Par conclusions déposées et notifiées le 29 mai 2019, la société Crédipar demande à la cour de :
Vu les articles 1103,1193, 1104 1217 et 1231-1 du code civil
Vu l'article 1152 du code civil,
Débouter Monsieur [O] de ses prétentions ,
Déclarer irrecevable l'exception d'incompétence soulevée en cause d'appel,
Confirmer le jugement entrepris,
Condamner Monsieur [O] à verser la somme de 13 960,52euros , à la société Crédipar après déduction faite du prix du véhicule,
Condamner Monsieur [O] à restituer le véhicule Citroën Berlingot immatriculé DX260BL à la société Crédipar sous astreinte de 150 euros par jour de retard à compter de la signification de la décision,
A défaut de remise spontanée, autoriser la société Credipar à appréhender le dit véhicule en quelques mains et lieux qu'il se trouve avec l'assistance de la force publique
Condamner Monsieur [O] à verser à la société Crédipar le somme de 1 500euros au titre de l'article 700 du code de procédure civile et aux entiers dépens.
Motifs
En application des dispositions de l'article L622-22 du code de commerce, l' instance en cours a été interrompue par le jugement du 14 décembre 2020, plaçant Monsieur [O] en redressement judiciaire, jusqu'à ce que la société Crédipar ait procédé à la déclaration de sa créance.

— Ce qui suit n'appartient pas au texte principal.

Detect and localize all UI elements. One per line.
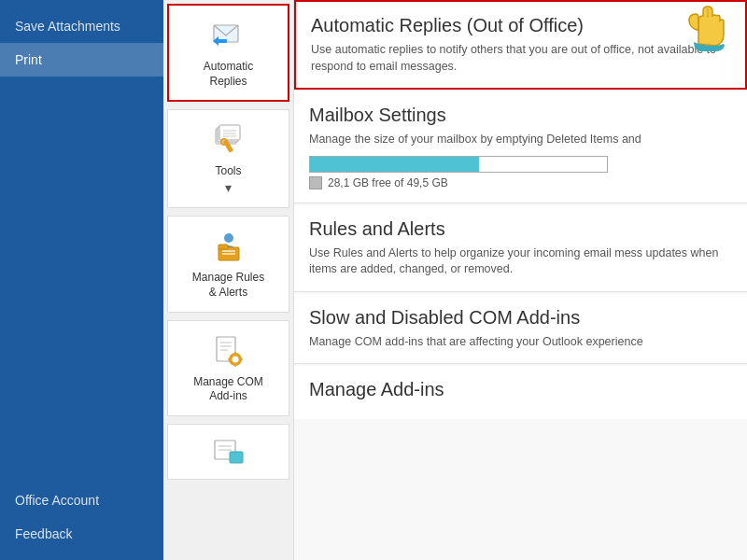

La société Crédipar n'a pas déféré à l'injonction faite par la cour, par arrêt avant dire droit, d'avoir à produire sa déclaration de créance.
Il en résulte que les conditions de la reprise d'instance ne sont pas réunies.
Par ces motifs , la cour statuant par arrêt contradictoire :
Constate que les conditions de la reprise d'instance ne sont pas réunies,
Ordonne la radiation du rôle de l'affaire.